DESCRIPTION OF THE TASK:
Print the records below exactly, from the line containing "Tinh bột nghệ nguyên chất KC-05 100g" down to the line containing "km, i campi da sci della", both lines included, and omit every picture.

EXTRACTED DATA:
────────────────────
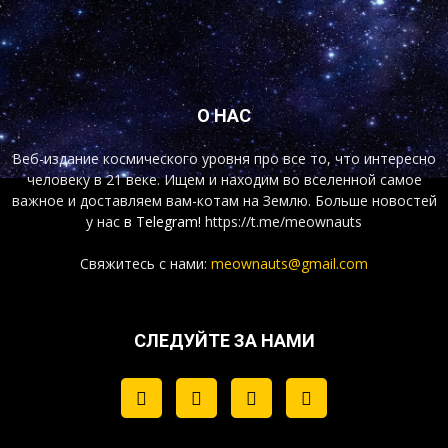
О НАС
Веб-издание космического уровня про все то, что интересно
человеку в 21 веке. Ищем и находим во вселенной самое
важное и доставляем вам-котам на Землю. Больше новостей
у нас
в Telegram!
https://t.me/meownauts
Свяжитесь с нами:
meownauts@gmail.com
СЛЕДУЙТЕ ЗА НАМИ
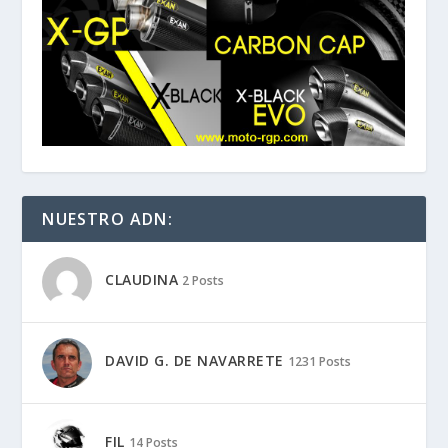
NUESTRO ADN:
CLAUDINA
2 Posts
DAVID G. DE NAVARRETE
1231 Posts
FIL
14 Posts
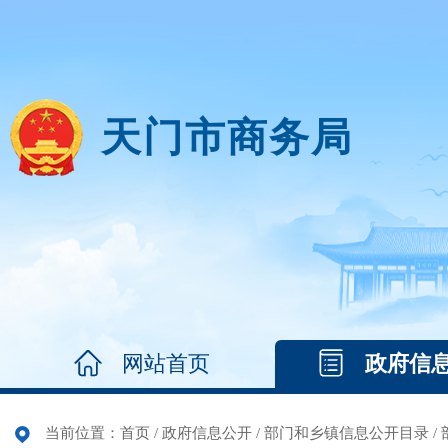
天门市商务局
网站首页
政府信
当前位置：
首页
/
政府信息公开
/
部门和乡镇信息公开目录
/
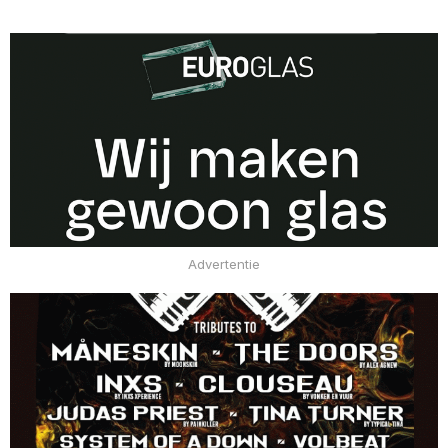
Advertentie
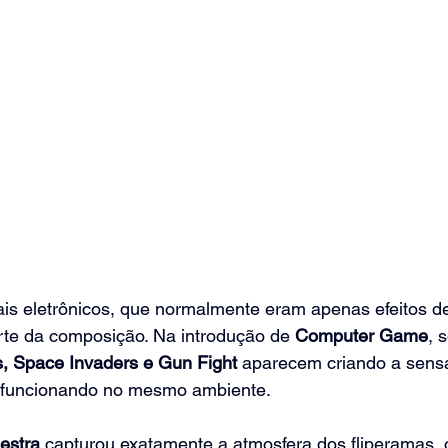
is eletrônicos, que normalmente eram apenas efeitos de
rte da composição. Na introdução de 
Computer Game
, 
s, Space Invaders e Gun Fight
 aparecem criando a sens
s funcionando no mesmo ambiente.
estra
 capturou exatamente a atmosfera dos fliperamas, 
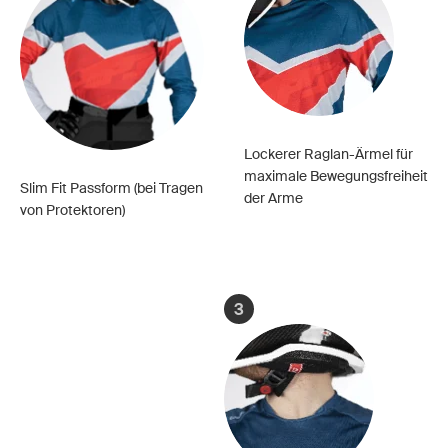
Lockerer Raglan-Ärmel für
maximale Bewegungsfreiheit
Slim Fit Passform (bei Tragen
der Arme
von Protektoren)
3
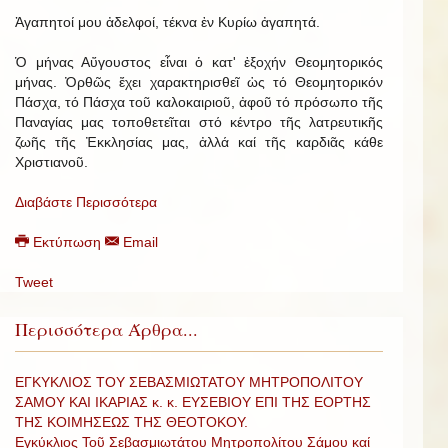
Ἀγαπητοί μου ἀδελφοί, τέκνα ἐν Κυρίω ἀγαπητά.
Ὁ μήνας Αὔγουστος εἶναι ὁ κατ' ἐξοχήν Θεομητορικός
μήνας. Ὀρθῶς ἔχει χαρακτηρισθεῖ ὡς τό Θεομητορικόν
Πάσχα, τό Πάσχα τοῦ καλοκαιριοῦ, ἀφοῦ τό πρόσωπο τῆς
Παναγίας μας τοποθετεῖται στό κέντρο τῆς λατρευτικῆς
ζωῆς τῆς Ἐκκλησίας μας, ἀλλά καί τῆς καρδιᾶς κάθε
Χριστιανοῦ.
Διαβάστε Περισσότερα
Εκτύπωση
Email
Tweet
Περισσότερα Άρθρα...
ΕΓΚΥΚΛΙΟΣ ΤΟΥ ΣΕΒΑΣΜΙΩΤΑΤΟΥ ΜΗΤΡΟΠΟΛΙΤΟΥ
ΣΑΜΟΥ ΚΑΙ ΙΚΑΡΙΑΣ κ. κ. ΕΥΣΕΒΙΟΥ ΕΠΙ ΤΗΣ ΕΟΡΤΗΣ
ΤΗΣ ΚΟΙΜΗΣΕΩΣ ΤΗΣ ΘΕΟΤΟΚΟΥ.
Εγκύκλιος Τοῦ Σεβασμιωτάτου Μητροπολίτου Σάμου καί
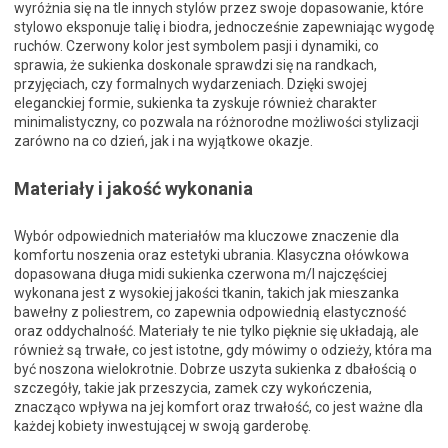
wyróżnia się na tle innych stylów przez swoje dopasowanie, które
stylowo eksponuje talię i biodra, jednocześnie zapewniając wygodę
ruchów. Czerwony kolor jest symbolem pasji i dynamiki, co
sprawia, że sukienka doskonale sprawdzi się na randkach,
przyjęciach, czy formalnych wydarzeniach. Dzięki swojej
eleganckiej formie, sukienka ta zyskuje również charakter
minimalistyczny, co pozwala na różnorodne możliwości stylizacji
zarówno na co dzień, jak i na wyjątkowe okazje.
Materiały i jakość wykonania
Wybór odpowiednich materiałów ma kluczowe znaczenie dla
komfortu noszenia oraz estetyki ubrania. Klasyczna ołówkowa
dopasowana długa midi sukienka czerwona m/l najczęściej
wykonana jest z wysokiej jakości tkanin, takich jak mieszanka
bawełny z poliestrem, co zapewnia odpowiednią elastyczność
oraz oddychalność. Materiały te nie tylko pięknie się układają, ale
również są trwałe, co jest istotne, gdy mówimy o odzieży, która ma
być noszona wielokrotnie. Dobrze uszyta sukienka z dbałością o
szczegóły, takie jak przeszycia, zamek czy wykończenia,
znacząco wpływa na jej komfort oraz trwałość, co jest ważne dla
każdej kobiety inwestującej w swoją garderobę.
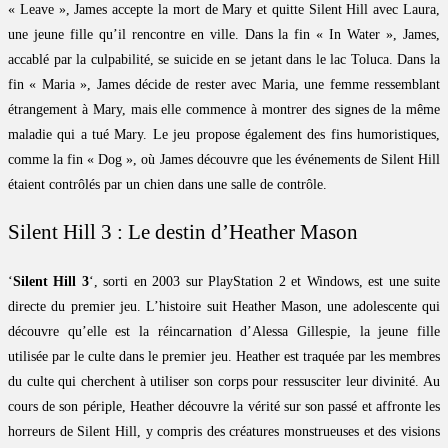
« Leave », James accepte la mort de Mary et quitte Silent Hill avec Laura,
une jeune fille qu’il rencontre en ville. Dans la fin « In Water », James,
accablé par la culpabilité, se suicide en se jetant dans le lac Toluca. Dans la
fin « Maria », James décide de rester avec Maria, une femme ressemblant
étrangement à Mary, mais elle commence à montrer des signes de la même
maladie qui a tué Mary. Le jeu propose également des fins humoristiques,
comme la fin « Dog », où James découvre que les événements de Silent Hill
étaient contrôlés par un chien dans une salle de contrôle.
Silent Hill 3 : Le destin d’Heather Mason
‘
Silent Hill 3
‘, sorti en 2003 sur PlayStation 2 et Windows, est une suite
directe du premier jeu. L’histoire suit Heather Mason, une adolescente qui
découvre qu’elle est la réincarnation d’Alessa Gillespie, la jeune fille
utilisée par le culte dans le premier jeu. Heather est traquée par les membres
du culte qui cherchent à utiliser son corps pour ressusciter leur divinité. Au
cours de son périple, Heather découvre la vérité sur son passé et affronte les
horreurs de Silent Hill, y compris des créatures monstrueuses et des visions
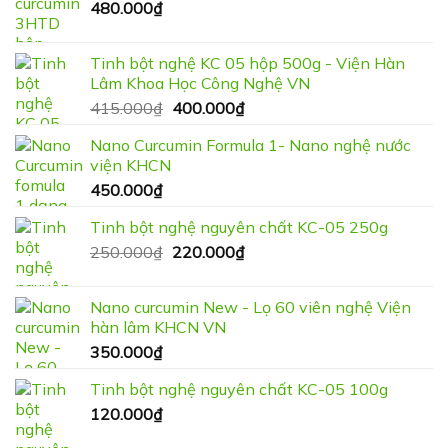
480.000
₫
Tinh bột nghệ KC 05 hộp 500g - Viện Hàn
Lâm Khoa Học Công Nghệ VN
Giá
Giá
415.000
₫
400.000
₫
gốc
hiện
Nano Curcumin Formula 1- Nano nghệ nước
là:
tại
viện KHCN
415.000₫.
là:
450.000
₫
400.000₫.
Tinh bột nghệ nguyên chất KC-05 250g
Giá
Giá
250.000
₫
220.000
₫
gốc
hiện
là:
tại
Nano curcumin New - Lọ 60 viên nghệ Viện
250.000₫.
là:
hàn lâm KHCN VN
220.000₫.
350.000
₫
Tinh bột nghệ nguyên chất KC-05 100g
120.000
₫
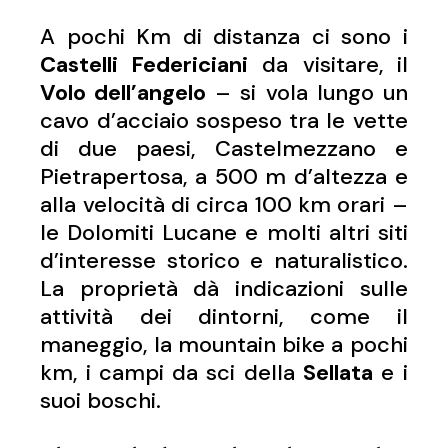
A pochi Km di distanza ci sono i
Castelli Federiciani
da visitare, il
Volo dell’angelo
– si vola lungo un
cavo d’acciaio sospeso tra le vette
di due paesi, Castelmezzano e
Pietrapertosa, a 500 m d’altezza e
alla velocità di circa 100 km orari –
le Dolomiti Lucane e molti altri siti
d’interesse storico e naturalistico.
La proprietà dà indicazioni sulle
attività dei dintorni, come il
maneggio, la mountain bike a pochi
km, i campi da sci della
Sellata
e i
suoi boschi.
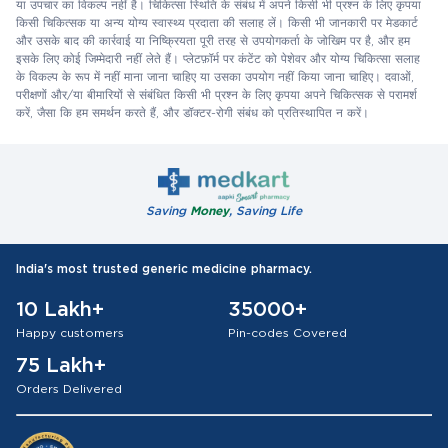
या उपचार का विकल्प नहीं है। चिकित्सा स्थिति के संबंध में अपने किसी भी प्रश्न के लिए कृपया
किसी चिकित्सक या अन्य योग्य स्वास्थ्य प्रदाता की सलाह लें। किसी भी जानकारी पर मेडकार्ट
और उसके बाद की कार्रवाई या निष्क्रियता पूरी तरह से उपयोगकर्ता के जोखिम पर है, और हम
इसके लिए कोई जिम्मेदारी नहीं लेते हैं। प्लेटफ़ॉर्म पर कंटेंट को पेशेवर और योग्य चिकित्सा सलाह
के विकल्प के रूप में नहीं माना जाना चाहिए या उसका उपयोग नहीं किया जाना चाहिए। दवाओं,
परीक्षणों और/या बीमारियों से संबंधित किसी भी प्रश्न के लिए कृपया अपने चिकित्सक से परामर्श
करें, जैसा कि हम समर्थन करते हैं, और डॉक्टर-रोगी संबंध को प्रतिस्थापित न करें।
Saving
Money
, Saving Life
India's most trusted generic medicine pharmacy.
10 Lakh+
35000+
Happy customers
Pin-codes Covered
75 Lakh+
Orders Delivered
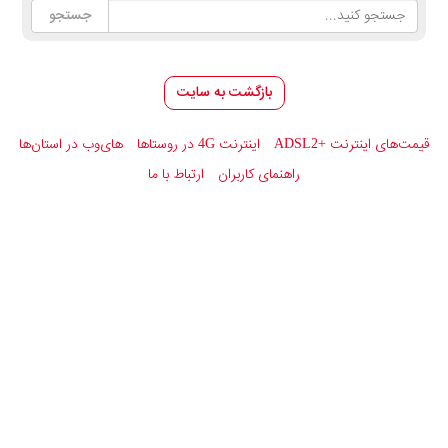
بازگشت به سایت
قیمت‌های اینترنت
ADSL2+
اینترنت 4G در روستاها
های‌وب در استان‌ها
راهنمای کاربران
ارتباط با ما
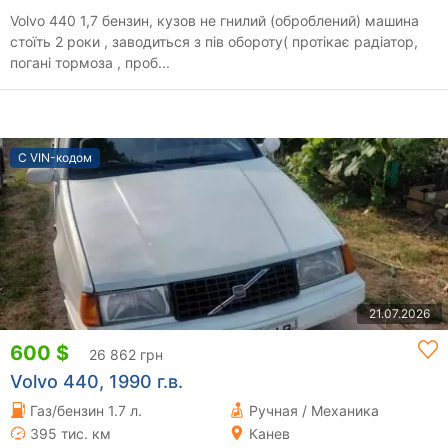
Volvo 440 1,7 бензин, кузов не гнилий (оброблений) машина
стоїть 2 роки , заводиться з пів обороту( протікає радіатор,
погані тормоза , проб...
С VIN-кодом
21.07.2026
600 $
26 862 грн
Volvo 440, 1990 г.в.
Газ/бензин 1.7 л.
Ручная / Механика
395 тис. км
Канев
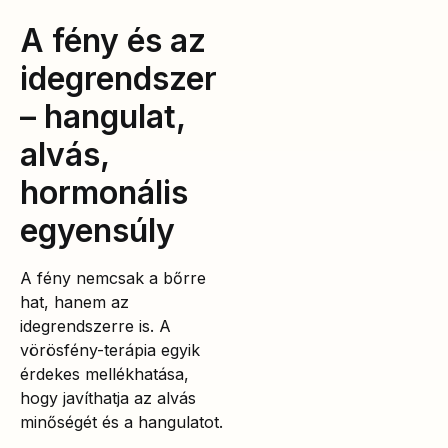
A fény és az
idegrendszer
– hangulat,
alvás,
hormonális
egyensúly
A fény nemcsak a bőrre
hat, hanem az
idegrendszerre is. A
vörösfény-terápia egyik
érdekes mellékhatása,
hogy javíthatja az alvás
minőségét és a hangulatot.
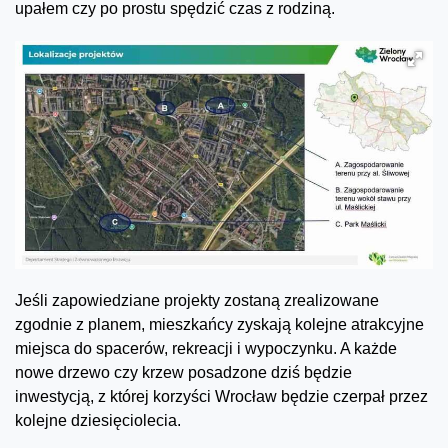
upałem czy po prostu spędzić czas z rodziną.
Jeśli zapowiedziane projekty zostaną zrealizowane
zgodnie z planem, mieszkańcy zyskają kolejne atrakcyjne
miejsca do spacerów, rekreacji i wypoczynku. A każde
nowe drzewo czy krzew posadzone dziś będzie
inwestycją, z której korzyści Wrocław będzie czerpał przez
kolejne dziesięciolecia.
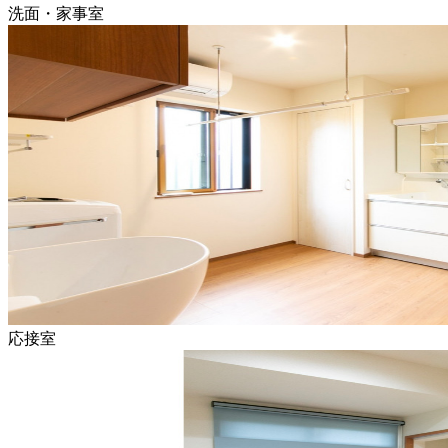
洗面・家事室
応接室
────────────────────
WRITTEN ANSWER:
Tinh bột nghệ nguyên chất KC-05 100g
120.000
₫
A pochi Km di distanza ci sono i
Castelli Federiciani
da visitare, il
Volo dell’angelo
– si vola lungo un
cavo d’acciaio sospeso tra le vette
di due paesi, Castelmezzano e
Pietrapertosa, a 500 m d’altezza e
alla velocità di circa 100 km orari –
le Dolomiti Lucane e molti altri siti
d’interesse storico e naturalistico.
La proprietà dà indicazioni sulle
attività dei dintorni, come il
maneggio, la mountain bike a pochi
km, i campi da sci della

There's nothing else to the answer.